One of the most common mistakes is waiting too long. The IRS says federal income tax is pay-as-you-go and that many business owners and self-employed people must make estimated tax payments during the year. If you wait until filing season to think about taxes, you may miss the chance to adjust withholding, make estimated payments, or structure transactions more efficiently, and that can lead to underpayment penalties.

 

Another common mistake is underpaying estimated taxes or mishandling payroll taxes. The IRS specifically lists underpaying estimated taxes, missing employment-tax deposits, filing late, and failing to separate business and personal finances as costly small-business errors. These are not just bookkeeping issues; they are planning failures because they reflect poor timing, poor systems, or both.

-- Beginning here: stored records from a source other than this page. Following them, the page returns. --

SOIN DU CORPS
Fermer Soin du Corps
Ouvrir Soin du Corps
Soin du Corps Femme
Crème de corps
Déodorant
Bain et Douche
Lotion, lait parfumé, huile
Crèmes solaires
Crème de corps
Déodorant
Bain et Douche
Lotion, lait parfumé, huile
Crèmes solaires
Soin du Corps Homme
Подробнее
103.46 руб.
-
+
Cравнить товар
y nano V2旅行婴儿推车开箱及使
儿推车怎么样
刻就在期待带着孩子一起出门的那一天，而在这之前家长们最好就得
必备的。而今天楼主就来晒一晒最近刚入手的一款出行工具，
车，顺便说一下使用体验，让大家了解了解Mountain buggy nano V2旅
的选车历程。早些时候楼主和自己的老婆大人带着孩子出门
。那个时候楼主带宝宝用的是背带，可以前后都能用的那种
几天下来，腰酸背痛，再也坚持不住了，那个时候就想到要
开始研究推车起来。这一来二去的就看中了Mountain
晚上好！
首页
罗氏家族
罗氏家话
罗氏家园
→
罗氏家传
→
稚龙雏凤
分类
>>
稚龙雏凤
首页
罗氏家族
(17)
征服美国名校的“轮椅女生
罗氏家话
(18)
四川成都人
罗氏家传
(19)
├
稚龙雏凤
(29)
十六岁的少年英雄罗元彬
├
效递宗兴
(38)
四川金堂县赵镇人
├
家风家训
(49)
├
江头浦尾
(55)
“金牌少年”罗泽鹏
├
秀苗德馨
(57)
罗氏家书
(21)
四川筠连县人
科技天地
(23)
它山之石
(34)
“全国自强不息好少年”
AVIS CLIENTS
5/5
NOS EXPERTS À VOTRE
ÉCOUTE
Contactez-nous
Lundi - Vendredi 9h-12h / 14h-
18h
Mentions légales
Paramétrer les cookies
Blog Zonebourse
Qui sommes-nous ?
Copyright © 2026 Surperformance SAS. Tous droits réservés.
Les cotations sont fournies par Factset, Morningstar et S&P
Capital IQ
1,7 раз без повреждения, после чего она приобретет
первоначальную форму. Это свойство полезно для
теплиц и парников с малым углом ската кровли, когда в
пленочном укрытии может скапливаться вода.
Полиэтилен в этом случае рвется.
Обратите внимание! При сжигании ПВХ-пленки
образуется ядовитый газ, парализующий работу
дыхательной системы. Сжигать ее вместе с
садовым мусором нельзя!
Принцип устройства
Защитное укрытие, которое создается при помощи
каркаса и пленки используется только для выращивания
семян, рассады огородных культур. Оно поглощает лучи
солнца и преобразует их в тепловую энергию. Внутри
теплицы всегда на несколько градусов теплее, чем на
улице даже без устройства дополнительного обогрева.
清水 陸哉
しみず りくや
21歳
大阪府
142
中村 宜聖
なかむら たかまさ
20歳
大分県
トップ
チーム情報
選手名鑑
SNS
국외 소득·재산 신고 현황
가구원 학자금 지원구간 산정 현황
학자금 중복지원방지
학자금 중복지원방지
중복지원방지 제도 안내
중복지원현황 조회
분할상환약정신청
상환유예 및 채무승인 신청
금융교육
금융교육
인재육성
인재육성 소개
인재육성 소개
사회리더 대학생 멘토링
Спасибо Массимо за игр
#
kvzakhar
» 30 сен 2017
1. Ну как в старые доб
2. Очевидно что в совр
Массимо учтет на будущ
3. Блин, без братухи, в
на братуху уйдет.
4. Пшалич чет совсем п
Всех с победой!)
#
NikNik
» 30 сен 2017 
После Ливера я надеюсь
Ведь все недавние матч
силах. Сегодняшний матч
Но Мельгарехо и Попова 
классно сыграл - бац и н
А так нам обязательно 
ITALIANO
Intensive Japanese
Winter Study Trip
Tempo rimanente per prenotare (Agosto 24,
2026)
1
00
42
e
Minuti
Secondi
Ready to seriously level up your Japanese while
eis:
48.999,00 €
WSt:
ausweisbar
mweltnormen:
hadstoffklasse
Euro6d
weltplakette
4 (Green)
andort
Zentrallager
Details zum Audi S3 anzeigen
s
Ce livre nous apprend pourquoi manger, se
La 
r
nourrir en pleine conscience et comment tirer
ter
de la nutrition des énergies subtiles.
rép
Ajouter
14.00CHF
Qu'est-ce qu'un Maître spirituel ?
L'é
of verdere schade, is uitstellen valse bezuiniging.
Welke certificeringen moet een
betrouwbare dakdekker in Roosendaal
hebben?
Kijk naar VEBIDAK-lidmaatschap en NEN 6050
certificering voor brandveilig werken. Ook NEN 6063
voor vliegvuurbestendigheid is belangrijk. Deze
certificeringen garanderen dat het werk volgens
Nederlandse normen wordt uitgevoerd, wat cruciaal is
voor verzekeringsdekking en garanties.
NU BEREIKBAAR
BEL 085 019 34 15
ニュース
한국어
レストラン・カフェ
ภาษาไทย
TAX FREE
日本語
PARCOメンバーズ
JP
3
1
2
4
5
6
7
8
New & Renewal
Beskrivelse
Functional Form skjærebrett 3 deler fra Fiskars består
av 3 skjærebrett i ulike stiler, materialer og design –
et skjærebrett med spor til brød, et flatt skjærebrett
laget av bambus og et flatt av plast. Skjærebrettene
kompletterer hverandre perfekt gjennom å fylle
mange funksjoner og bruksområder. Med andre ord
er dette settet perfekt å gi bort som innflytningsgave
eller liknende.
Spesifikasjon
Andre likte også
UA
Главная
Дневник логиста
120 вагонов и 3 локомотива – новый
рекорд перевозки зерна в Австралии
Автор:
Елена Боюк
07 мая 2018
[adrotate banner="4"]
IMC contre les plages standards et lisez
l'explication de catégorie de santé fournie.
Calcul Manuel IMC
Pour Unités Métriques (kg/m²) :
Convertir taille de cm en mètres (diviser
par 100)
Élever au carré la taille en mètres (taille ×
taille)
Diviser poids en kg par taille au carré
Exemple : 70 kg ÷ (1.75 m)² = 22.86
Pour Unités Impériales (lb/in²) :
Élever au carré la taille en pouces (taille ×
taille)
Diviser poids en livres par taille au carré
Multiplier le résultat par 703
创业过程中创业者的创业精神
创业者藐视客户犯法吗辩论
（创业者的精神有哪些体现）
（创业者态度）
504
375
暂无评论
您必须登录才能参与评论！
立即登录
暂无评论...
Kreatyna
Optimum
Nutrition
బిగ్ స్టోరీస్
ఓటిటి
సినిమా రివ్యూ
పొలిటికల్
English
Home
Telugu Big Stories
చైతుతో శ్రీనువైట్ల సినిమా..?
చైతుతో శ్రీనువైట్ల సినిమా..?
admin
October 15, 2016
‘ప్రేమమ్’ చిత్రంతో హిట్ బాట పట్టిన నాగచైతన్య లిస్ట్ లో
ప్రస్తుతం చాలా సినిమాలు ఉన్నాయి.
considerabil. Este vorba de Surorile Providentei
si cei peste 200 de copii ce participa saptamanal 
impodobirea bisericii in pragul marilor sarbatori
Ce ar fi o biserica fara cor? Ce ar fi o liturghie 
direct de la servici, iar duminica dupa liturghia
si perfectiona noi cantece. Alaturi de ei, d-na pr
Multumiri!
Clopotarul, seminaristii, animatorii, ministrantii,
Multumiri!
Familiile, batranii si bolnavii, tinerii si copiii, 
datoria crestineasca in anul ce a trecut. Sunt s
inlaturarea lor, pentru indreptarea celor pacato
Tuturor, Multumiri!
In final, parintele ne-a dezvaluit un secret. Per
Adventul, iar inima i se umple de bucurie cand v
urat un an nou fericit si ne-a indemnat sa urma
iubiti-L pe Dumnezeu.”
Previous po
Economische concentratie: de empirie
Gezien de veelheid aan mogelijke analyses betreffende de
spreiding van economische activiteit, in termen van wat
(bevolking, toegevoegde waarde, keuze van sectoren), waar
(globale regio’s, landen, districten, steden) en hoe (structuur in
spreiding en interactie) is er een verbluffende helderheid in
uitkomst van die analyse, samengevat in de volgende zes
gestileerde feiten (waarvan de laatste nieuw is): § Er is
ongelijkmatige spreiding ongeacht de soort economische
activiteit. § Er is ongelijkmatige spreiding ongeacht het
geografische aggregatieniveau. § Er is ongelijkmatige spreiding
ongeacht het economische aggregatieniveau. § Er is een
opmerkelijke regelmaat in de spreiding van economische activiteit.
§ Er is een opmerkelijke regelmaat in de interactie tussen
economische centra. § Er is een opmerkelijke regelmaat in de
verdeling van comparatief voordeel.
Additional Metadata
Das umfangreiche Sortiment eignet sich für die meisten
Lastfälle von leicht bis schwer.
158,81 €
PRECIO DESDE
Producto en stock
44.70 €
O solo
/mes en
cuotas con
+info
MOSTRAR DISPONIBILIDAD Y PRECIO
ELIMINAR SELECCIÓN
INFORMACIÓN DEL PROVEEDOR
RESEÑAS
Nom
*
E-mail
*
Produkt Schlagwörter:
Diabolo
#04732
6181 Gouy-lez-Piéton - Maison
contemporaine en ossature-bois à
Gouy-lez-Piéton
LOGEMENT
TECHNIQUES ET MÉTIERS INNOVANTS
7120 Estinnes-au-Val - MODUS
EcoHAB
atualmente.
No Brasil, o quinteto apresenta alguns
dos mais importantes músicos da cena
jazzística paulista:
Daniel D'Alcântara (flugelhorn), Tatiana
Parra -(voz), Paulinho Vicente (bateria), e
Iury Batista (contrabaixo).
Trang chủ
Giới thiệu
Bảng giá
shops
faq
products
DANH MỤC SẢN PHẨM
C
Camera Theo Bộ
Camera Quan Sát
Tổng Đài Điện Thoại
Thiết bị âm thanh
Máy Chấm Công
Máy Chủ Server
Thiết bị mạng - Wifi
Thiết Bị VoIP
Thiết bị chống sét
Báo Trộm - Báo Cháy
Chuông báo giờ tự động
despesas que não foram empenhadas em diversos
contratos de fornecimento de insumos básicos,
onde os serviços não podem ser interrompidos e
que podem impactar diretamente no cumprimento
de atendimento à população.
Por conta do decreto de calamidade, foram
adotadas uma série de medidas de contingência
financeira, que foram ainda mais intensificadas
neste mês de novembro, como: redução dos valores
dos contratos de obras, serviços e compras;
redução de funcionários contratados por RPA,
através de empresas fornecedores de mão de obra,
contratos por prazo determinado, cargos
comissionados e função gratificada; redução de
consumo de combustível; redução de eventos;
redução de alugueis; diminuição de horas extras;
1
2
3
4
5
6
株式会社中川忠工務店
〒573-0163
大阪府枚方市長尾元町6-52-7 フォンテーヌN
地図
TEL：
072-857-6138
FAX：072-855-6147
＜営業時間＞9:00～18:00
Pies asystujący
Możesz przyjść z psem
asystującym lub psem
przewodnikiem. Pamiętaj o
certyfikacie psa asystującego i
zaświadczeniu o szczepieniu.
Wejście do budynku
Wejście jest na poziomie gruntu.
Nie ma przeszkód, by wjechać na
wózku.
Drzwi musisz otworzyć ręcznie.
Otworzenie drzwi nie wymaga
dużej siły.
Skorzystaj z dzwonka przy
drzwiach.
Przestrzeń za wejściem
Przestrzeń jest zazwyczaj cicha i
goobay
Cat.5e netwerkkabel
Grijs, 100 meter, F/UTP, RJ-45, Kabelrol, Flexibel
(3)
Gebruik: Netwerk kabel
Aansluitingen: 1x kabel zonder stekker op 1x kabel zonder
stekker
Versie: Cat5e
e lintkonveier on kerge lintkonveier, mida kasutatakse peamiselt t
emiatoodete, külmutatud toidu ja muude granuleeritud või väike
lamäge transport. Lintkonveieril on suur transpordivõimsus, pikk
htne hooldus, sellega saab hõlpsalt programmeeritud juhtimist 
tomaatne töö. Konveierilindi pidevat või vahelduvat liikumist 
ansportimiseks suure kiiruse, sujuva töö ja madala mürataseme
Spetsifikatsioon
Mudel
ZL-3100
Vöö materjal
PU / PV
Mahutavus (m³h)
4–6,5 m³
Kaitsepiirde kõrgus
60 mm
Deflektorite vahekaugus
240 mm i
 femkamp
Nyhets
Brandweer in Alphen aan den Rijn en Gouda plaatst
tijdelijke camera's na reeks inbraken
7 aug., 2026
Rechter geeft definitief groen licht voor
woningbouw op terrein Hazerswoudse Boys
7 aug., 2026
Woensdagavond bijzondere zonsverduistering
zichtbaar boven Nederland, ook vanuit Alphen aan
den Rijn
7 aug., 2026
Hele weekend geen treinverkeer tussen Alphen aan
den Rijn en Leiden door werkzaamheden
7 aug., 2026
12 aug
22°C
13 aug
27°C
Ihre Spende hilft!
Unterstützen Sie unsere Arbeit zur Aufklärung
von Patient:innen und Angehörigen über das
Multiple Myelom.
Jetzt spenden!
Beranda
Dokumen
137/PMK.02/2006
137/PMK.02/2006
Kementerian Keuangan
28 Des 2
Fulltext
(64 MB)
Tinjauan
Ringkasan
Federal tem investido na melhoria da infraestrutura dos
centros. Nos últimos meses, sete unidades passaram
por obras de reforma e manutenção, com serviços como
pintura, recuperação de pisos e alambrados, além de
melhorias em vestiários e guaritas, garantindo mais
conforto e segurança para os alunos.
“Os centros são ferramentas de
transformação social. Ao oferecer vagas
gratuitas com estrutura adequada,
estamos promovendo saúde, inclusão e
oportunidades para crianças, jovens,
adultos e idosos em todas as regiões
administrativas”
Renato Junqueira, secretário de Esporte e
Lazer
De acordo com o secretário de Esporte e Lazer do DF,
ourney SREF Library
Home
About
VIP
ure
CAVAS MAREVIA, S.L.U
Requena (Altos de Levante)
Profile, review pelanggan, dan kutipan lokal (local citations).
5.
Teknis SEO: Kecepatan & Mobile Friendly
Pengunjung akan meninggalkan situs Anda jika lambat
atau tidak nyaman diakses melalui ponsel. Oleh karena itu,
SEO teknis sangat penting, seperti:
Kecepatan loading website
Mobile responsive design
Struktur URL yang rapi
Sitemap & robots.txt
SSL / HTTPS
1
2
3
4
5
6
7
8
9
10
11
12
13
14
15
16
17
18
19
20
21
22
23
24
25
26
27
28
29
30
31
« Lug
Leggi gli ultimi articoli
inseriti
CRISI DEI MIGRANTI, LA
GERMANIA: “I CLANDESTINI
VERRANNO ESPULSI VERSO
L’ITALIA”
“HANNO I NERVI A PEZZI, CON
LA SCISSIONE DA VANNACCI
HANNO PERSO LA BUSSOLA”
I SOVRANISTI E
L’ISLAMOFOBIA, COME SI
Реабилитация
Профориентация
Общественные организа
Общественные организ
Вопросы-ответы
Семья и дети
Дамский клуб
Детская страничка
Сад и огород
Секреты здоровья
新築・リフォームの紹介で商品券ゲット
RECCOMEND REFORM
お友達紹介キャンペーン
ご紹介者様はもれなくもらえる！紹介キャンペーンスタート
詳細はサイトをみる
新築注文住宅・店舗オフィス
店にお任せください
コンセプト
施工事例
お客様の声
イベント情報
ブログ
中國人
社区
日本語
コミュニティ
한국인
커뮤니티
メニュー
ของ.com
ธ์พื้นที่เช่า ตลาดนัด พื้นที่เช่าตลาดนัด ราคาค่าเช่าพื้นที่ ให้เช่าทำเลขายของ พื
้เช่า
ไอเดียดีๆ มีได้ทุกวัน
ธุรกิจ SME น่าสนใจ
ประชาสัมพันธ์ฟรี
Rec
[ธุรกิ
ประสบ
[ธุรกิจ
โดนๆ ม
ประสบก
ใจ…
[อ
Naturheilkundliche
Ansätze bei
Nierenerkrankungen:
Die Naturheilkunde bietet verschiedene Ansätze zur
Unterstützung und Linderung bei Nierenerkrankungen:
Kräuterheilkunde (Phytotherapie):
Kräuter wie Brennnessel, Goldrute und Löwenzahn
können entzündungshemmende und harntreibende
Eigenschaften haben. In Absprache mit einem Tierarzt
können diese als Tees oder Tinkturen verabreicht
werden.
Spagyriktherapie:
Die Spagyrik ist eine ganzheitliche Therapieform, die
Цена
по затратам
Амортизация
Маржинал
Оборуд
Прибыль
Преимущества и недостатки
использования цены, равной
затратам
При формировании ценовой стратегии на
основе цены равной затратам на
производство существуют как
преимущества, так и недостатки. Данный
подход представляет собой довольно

A third mistake is poor recordkeeping. The IRS says businesses should keep records showing income, deductions, and credits, and Publication 583 explains that record systems should support tax reporting. Without good records, even a valid deduction can become hard to defend, and basis, depreciation, or gain calculations can become inaccurate.

 

Another major mistake is using the wrong entity or never re-evaluating the entity choice. The IRS says your business structure determines which tax return you file and affects how you are taxed. That means a business that starts as a sole proprietorship or default LLC may eventually reach a point where the original structure is no longer the most efficient or appropriate one. Ignoring that can create unnecessary tax costs or administrative problems.

 

Finally, people often make the mistake of treating tax planning as only “finding deductions.” Good planning is broader: it includes timing, compliance, estimated taxes, entity choice, documentation, and coordination with retirement, compensation, and gift strategies. The most common failure is not one specific deduction mistake; it is not planning early enough and not organizing the facts well enough to make smart decisions before the year is over.